My letter in @LRB on the Amritsar Massacre and how important it is not to simply dismiss it as a single moment of excess – the way that Jeremy Hunt and Teresa May did just yesterday (citing Churchill of course)… #Amritsar1919 #JallianwalaBagh #Massacre1919 pic.twitter.com/dC8Fz8L02W
— Kim Wagner (@KimAtiWagner) April 11, 2019
From empire to security
The Jallianwala Bagh massacre laid bare the violence inherent in imperial conquest and the posturing that the British were ever a benign coloniser.

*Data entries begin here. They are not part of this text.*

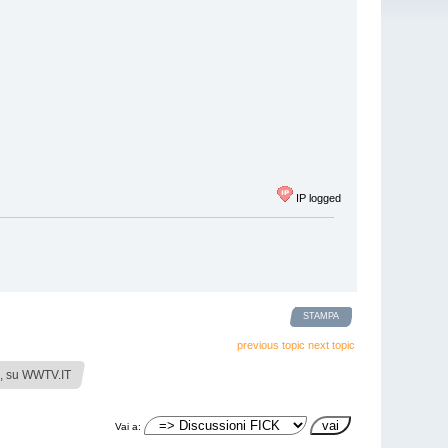
IP logged
STAMPA
previous topic
next topic
a, su WWTV.IT
Vai a:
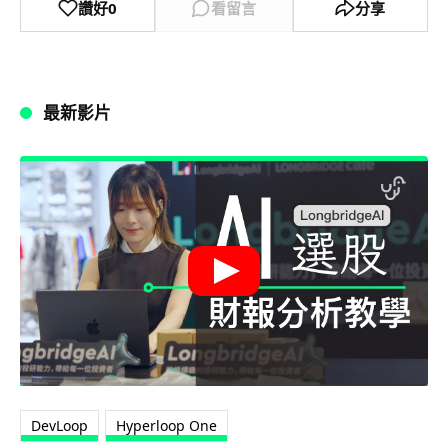
讚好
0
看留言
分享
最新影片
DevLoop
Hyperloop One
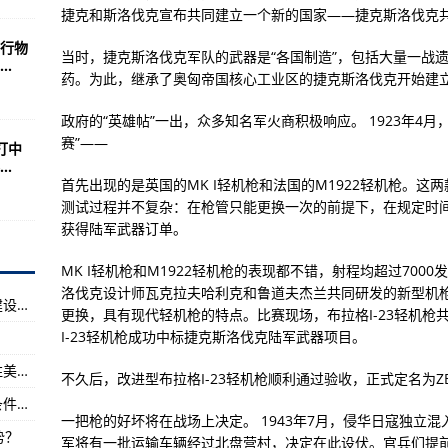
至今还没有被取缔？
捷克和斯洛伐克宣布共同建立一个新的国家——捷克斯洛伐克
只保留2600名特种兵
行物
当时，捷克斯洛伐克军队的武器是“各国制造”，包括大量一战
.
年人？（深度好文）
药。为此，继承了奥匈帝国核心工业区的捷克斯洛伐克开始建
熟悉乌克兰的帮我解答
政府的“英雄帖”一出，众多知名军火商积极响应。 1923年4
榴弹炮可能成为印度武器
赛”——
打中
.
国
首先出现的是英国的MK I轻机枪和法国的M1922轻机枪。这
毫米口径冲锋枪的国家
测试过程并不复杂：在枪管只能更换一次的前提下，在规定时
获得陆军武器订单。
它一被大家讨论
MK I轻机枪和M1922轻机枪的表现都不错，射程均超过700
适合这类角色
洛伐克设计师瓦克拉夫哈利克和鲁道夫杰兰共同研发的新型机
近些年来，各国都越来越重视对于军事领域的建设，重视
遗忘的帝国》,这是
更换，具有现代轻机枪的特点。比赛现场，布拉格I-23轻机枪
I-23轻机枪成功中标捷克斯洛伐克陆军武器项目。
部战术背心(组图)
假如中美真的开战，以中国目前的实力能否战胜美国？
权制造
不久后，改进型布拉格I-23轻机枪顺利通过验收，正式定名为Z
小队长提升武器装备觉醒系统揭秘武器觉醒的条件及条件解析
巡飞弹参战(图)
一把枪的好坏将在战场上决定。 1943年7月，侵华日寇独立混
势？
军将有一批运输车辆经过北盘营村，决定在此设伏。官兵们提前
全壳内聚积取出方案收集信息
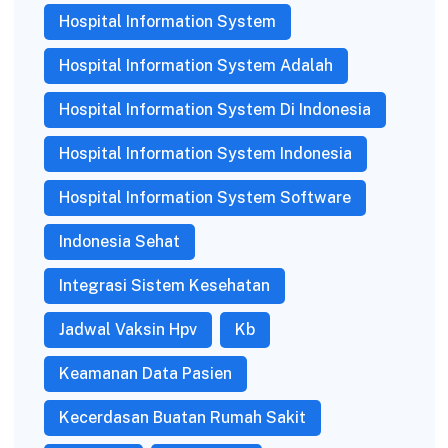
Hospital Information System
Hospital Information System Adalah
Hospital Information System Di Indonesia
Hospital Information System Indonesia
Hospital Information System Software
Indonesia Sehat
Integrasi Sistem Kesehatan
Jadwal Vaksin Hpv
Kb
Keamanan Data Pasien
Kecerdasan Buatan Rumah Sakit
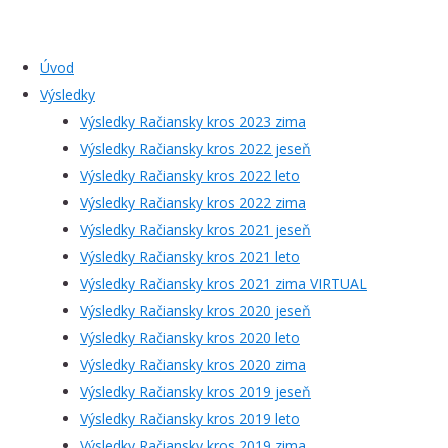
Úvod
Výsledky
Výsledky Račiansky kros 2023 zima
Výsledky Račiansky kros 2022 jeseň
Výsledky Račiansky kros 2022 leto
Výsledky Račiansky kros 2022 zima
Výsledky Račiansky kros 2021 jeseň
Výsledky Račiansky kros 2021 leto
Výsledky Račiansky kros 2021 zima VIRTUAL
Výsledky Račiansky kros 2020 jeseň
Výsledky Račiansky kros 2020 leto
Výsledky Račiansky kros 2020 zima
Výsledky Račiansky kros 2019 jeseň
Výsledky Račiansky kros 2019 leto
Výsledky Račiansky kros 2019 zima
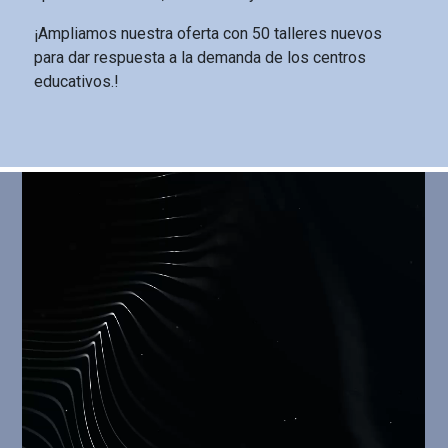
¡Ampliamos nuestra oferta con 50 talleres nuevos
para dar respuesta a la demanda de los centros
educativos.!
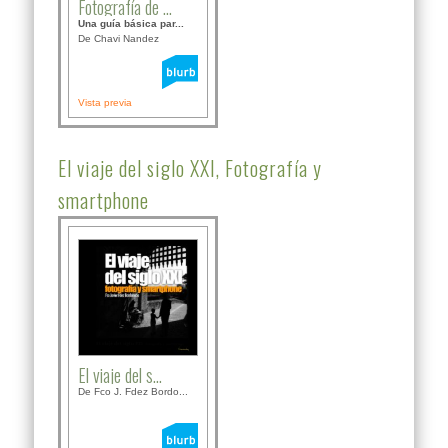
Fotografía de ...
Una guía básica par...
De Chavi Nandez
Vista previa
El viaje del siglo XXI, Fotografía y
smartphone
El viaje del s...
De Fco J. Fdez Bordo...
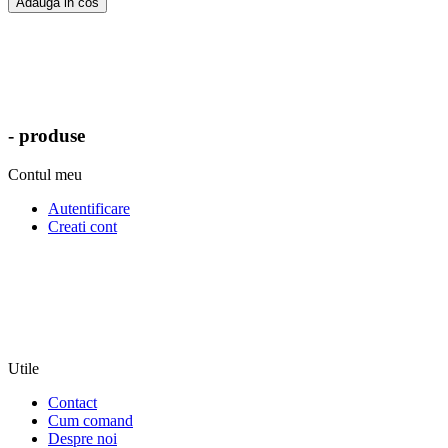
Adauga in cos
- produse
Contul meu
Autentificare
Creati cont
Utile
Contact
Cum comand
Despre noi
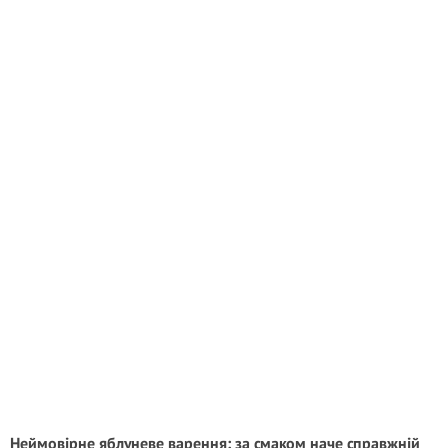
Неймовірне яблуневе варення: за смаком наче справжній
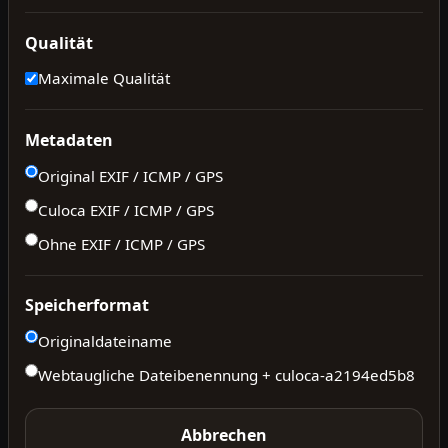
Qualität
Maximale Qualität
Metadaten
Original EXIF / ICMP / GPS
Culoca EXIF / ICMP / GPS
Ohne EXIF / ICMP / GPS
Speicherformat
Originaldateiname
Webtaugliche Dateibenennung + culoca-
a2194ed5b8
Abbrechen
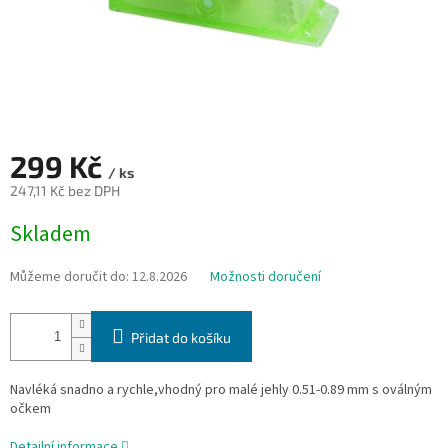
299 Kč
/ ks
247,11 Kč bez DPH
Měrná
Skladem
cena:
Můžeme doručit do:
12.8.2026
Možnosti doručení
Přidat do košíku
Navléká snadno a rychle,vhodný pro malé jehly
0.51-0.89 mm s oválným
očkem
Detailní informace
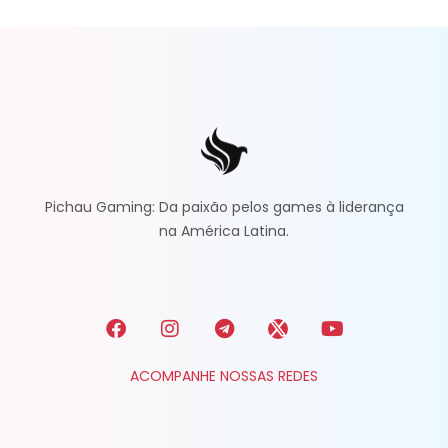
Pichau Gaming: Da paixão pelos games à liderança
na América Latina.
ACOMPANHE NOSSAS REDES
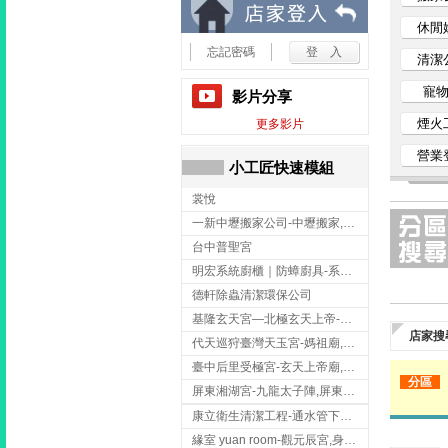
小
休閒
忘記密碼
清潔
工
寵
影片分享
匠
煙火
更多影片
營業
家
小工匠快速模組
裳悅
事
一新中壢搬家公司-中壢搬家,中壢搬家公司推薦,桃園搬家推薦,桃園搬家公司
網
台中普聖宮
明宏系統廚櫃｜防蟑廚具-系統廚櫃安裝,台中系統廚櫃安裝,彰化系統廚櫃安裝,台南系統廚櫃安裝,台中防蟑
德軒除蟲清潔環保公司
基隆玄天宮—北極玄天上帝-玄天上帝廟,拜玄天上帝,基隆玄天上帝廟,安樂區玄天上帝廟,
店家搜
代天巡狩臺灣天玉宮-媽祖廟,拜媽祖,雲林媽祖廟,雲林拜媽祖,
臺中后里受極宮-玄天上帝廟,拜玄天上帝,台中玄天上帝廟,后里玄天上帝廟,
分區
屏東湘湖宮-九龍太子陣,屏東九龍太子陣
康立衛生清潔工程-通水管下水道 清排水溝 台北抽水肥 台北洗污水管 桃園洗污水管下水道
緣室 yuan room-觀元辰宮,身心靈課程,台中觀元辰宮,台中身心靈課程,西屯觀元辰宮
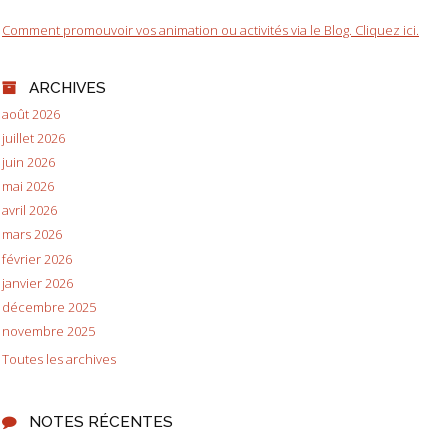
Comment promouvoir vos animation ou activités via le Blog. Cliquez ici.
ARCHIVES
août 2026
juillet 2026
juin 2026
mai 2026
avril 2026
mars 2026
février 2026
janvier 2026
décembre 2025
novembre 2025
Toutes les archives
NOTES RÉCENTES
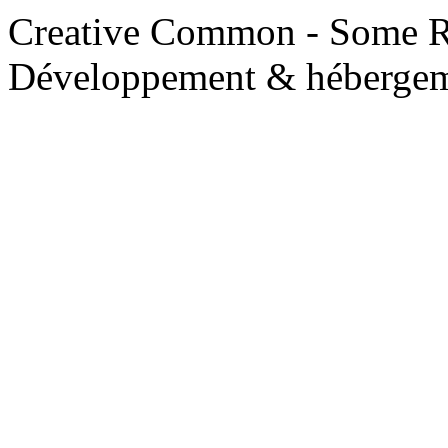
Creative Common - Some R
Développement & hébergem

But to truly address the legacies of this event, the British government would need to face up to the continuities between Empire and Britain’s global role today. In the same House of Lords debate in February, Baroness Goldie summed up for the government by describing today’s aid spending as a form of memorial for the massacre:
The noble Lord, Lord Alton, said very poignantly that the best memorial to the victims of Jallianwala Bagh would be for Britain to fearlessly speak out for people who cannot do it themselves, vociferously insisting on the right to freedom of expression and peaceful assembly. I totally agree and I add that the UK’s substantial development budget is a key component. More than 50% of the DfID budget is spent in fragile and conflict-affected states and our cross-government work on tackling insecurity and instability is supported by the Conflict, Stability and Security Fund, which is supporting and delivering programmes in more than 70 countries….
All this work fosters environments in which atrocities such as Jallianwala Bagh are less likely to take place.
We’ve written a report on the Conflict, Stability and Security Fund. It is one the British government’s most secretive funds, using over £500 million of the UK aid budget to back military and security projects in countries Bahrain, Egypt, Sudan, Ethiopia, Iraq and Nigeria – countries with some of the world’s worst security forces today.
There are definitely better ways to memorialise a massacre.
As the debate about how to understand Jallianwala Bagh continues, the real question is: will it take another 100 years for the British government to come to terms with the true nature of its bloody empire, and its ongoing legacies today?
Sorry to say this but I’m actually glad that UK government refuses to ‘apologise’ for Jallianwala Bagh. I remain unclear as to the purpose of ‘apologies’ for single incidents in face of a deep refusal to engage with the facts of history & systemic *widespread*violence of empire.
— Priyamvada Gopal (@PriyamvadaGopal) April 10, 2019
An exhibition, ‘Jallianwala Bagh 1919: Punjab under Siege’ runs from 11 April to 2 October 2019 at the Manchester Museum, It is co-curated with the Partition Museum, Amritsar.